Now she worked at the weaver's hall. Kept her head down. Silent. Unnoticed. The tribe shunned her.

Dain couldn't look at her without fury twisting his face. Veyr didn't look at her at all.

And to Hagan?

She wasn't even a thought .

Draken had aged. Astrid too. Their eyes held enough regrets to last a lifetime. Renna, Jorik and Kastor had returned to support them through this difficult time.

"He's killing himself," Astrid said one night, soft enough not to carry. "He hasn't let himself grieve. He won't stop until he breaks."

But no one could stop him. Not Draken. Not the tribe.

Dain and Hagan clashed often during training. Theirs was a dance of bruises now—quick, brutal, wordless.

Until Veyr lost his temper.

The latest skirmish had spiralled—Dain going for the throat, Hagan landing a punch too hard to be friendly.

Veyr stepped between them and knocked their skulls together with a loud crack.

"For fuck's sake," he growled. "You two are going to lead the entire tribe, and you're acting like moon-drunk pups. To the tavern. Now."

Hagan and Dain glowered but followed.

Inside, they took a booth in the corner while Veyr nursed water like a monk.

The demonbrew hit fast.

By the second round, Dain's mask slipped.

"You know what it felt like?" he slurred, his hand clenched on his tumbler to the point that cracks appeared on the glass.

"Seeing Lia chase you around like a lost pup?

Watching her pine while you barely looked?

I loved her. I still do. And every time she looked at you like you hung the moon , it ripped my goddamned heart out. "

Hagan stared into his drink .

"She was never mine. But for a little while, I could pretend." Dain muttered, his mind travelling back to the times he met with Lia in secret.

A silence.

Then Hagan said, low and raw, "The bond still hurts, you know? Every single day. Like someone left a claw in my chest and forgot to remove it."
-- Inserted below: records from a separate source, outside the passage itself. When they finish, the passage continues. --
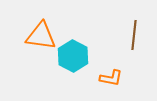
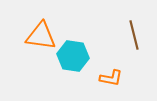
brown line: rotated 20 degrees counterclockwise
cyan hexagon: rotated 20 degrees counterclockwise
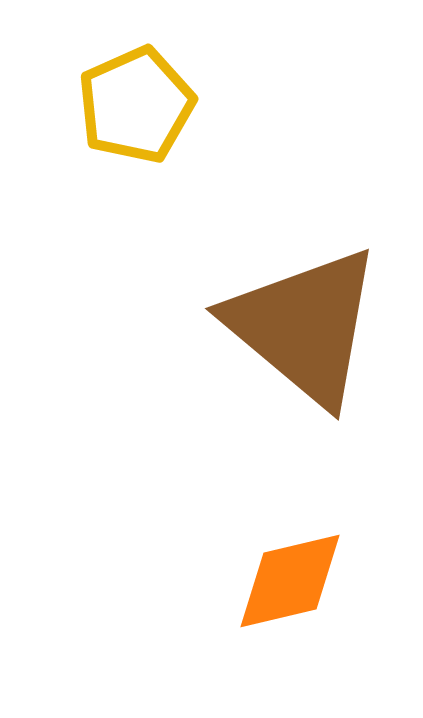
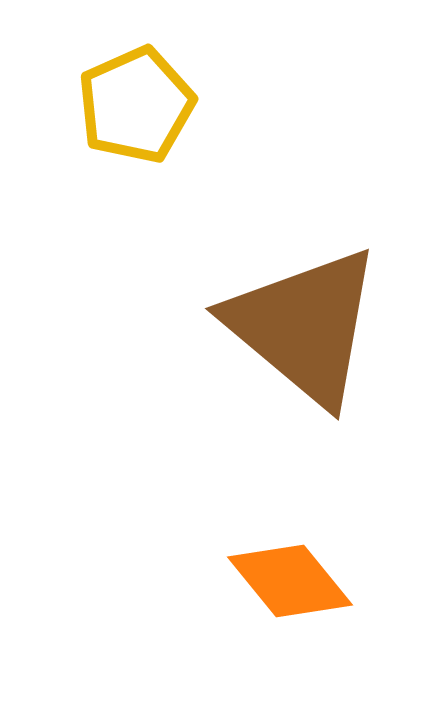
orange diamond: rotated 64 degrees clockwise
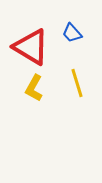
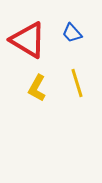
red triangle: moved 3 px left, 7 px up
yellow L-shape: moved 3 px right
Dain seemed to hesitate before asking. "You ever think of moving on?"

Hagan shook his head vehemently.

"As long as it hurts... she hasn't moved on either. Not fully. And if there's even a sliver of her still tied to me... I'll wait. And once I have a hint of where she is, I am gone."

Veyr made a sound that might've been approval. Or gas. You could never tell with Veyr.

Dain exhaled hard and looked away.

"You're an idiot," he muttered.

"Probably."

"Definitely."

And they drank in silence, both of them bleeding differently.